Extracted data:
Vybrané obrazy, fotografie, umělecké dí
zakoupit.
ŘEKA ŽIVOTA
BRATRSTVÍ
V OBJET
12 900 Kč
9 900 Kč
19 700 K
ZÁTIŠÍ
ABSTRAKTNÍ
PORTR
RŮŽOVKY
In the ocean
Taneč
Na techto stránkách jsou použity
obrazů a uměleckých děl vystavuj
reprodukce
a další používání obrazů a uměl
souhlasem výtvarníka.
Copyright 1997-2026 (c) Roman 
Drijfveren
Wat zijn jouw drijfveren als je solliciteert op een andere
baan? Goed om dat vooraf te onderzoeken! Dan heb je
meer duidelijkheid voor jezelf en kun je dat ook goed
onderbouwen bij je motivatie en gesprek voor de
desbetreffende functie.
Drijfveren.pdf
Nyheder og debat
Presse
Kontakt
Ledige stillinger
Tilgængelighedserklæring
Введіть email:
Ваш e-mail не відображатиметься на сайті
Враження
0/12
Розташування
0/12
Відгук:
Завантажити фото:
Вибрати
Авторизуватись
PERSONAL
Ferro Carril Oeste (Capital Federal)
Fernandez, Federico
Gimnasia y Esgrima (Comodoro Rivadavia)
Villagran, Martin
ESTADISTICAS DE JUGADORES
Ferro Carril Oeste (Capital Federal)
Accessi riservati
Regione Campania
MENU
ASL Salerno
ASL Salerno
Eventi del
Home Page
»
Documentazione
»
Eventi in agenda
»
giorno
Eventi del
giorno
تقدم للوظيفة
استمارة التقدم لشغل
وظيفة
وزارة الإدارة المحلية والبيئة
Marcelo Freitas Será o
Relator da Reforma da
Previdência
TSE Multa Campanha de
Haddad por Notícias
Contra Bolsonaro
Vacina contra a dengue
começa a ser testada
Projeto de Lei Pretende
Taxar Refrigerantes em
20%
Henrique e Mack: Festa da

What is expected:
Set down exactly, and only, the lines of the data above from the line containing "Ваш e-mail не відображатиметься на сайті" through the last one.

Solution for this exercise:
Ваш e-mail не відображатиметься на сайті
Враження
0/12
Розташування
0/12
Відгук:
Завантажити фото:
Вибрати
Авторизуватись
PERSONAL
Ferro Carril Oeste (Capital Federal)
Fernandez, Federico
Gimnasia y Esgrima (Comodoro Rivadavia)
Villagran, Martin
ESTADISTICAS DE JUGADORES
Ferro Carril Oeste (Capital Federal)
Accessi riservati
Regione Campania
MENU
ASL Salerno
ASL Salerno
Eventi del
Home Page
»
Documentazione
»
Eventi in agenda
»
giorno
Eventi del
giorno
تقدم للوظيفة
استمارة التقدم لشغل
وظيفة
وزارة الإدارة المحلية والبيئة
Marcelo Freitas Será o
Relator da Reforma da
Previdência
TSE Multa Campanha de
Haddad por Notícias
Contra Bolsonaro
Vacina contra a dengue
começa a ser testada
Projeto de Lei Pretende
Taxar Refrigerantes em
20%
Henrique e Mack: Festa da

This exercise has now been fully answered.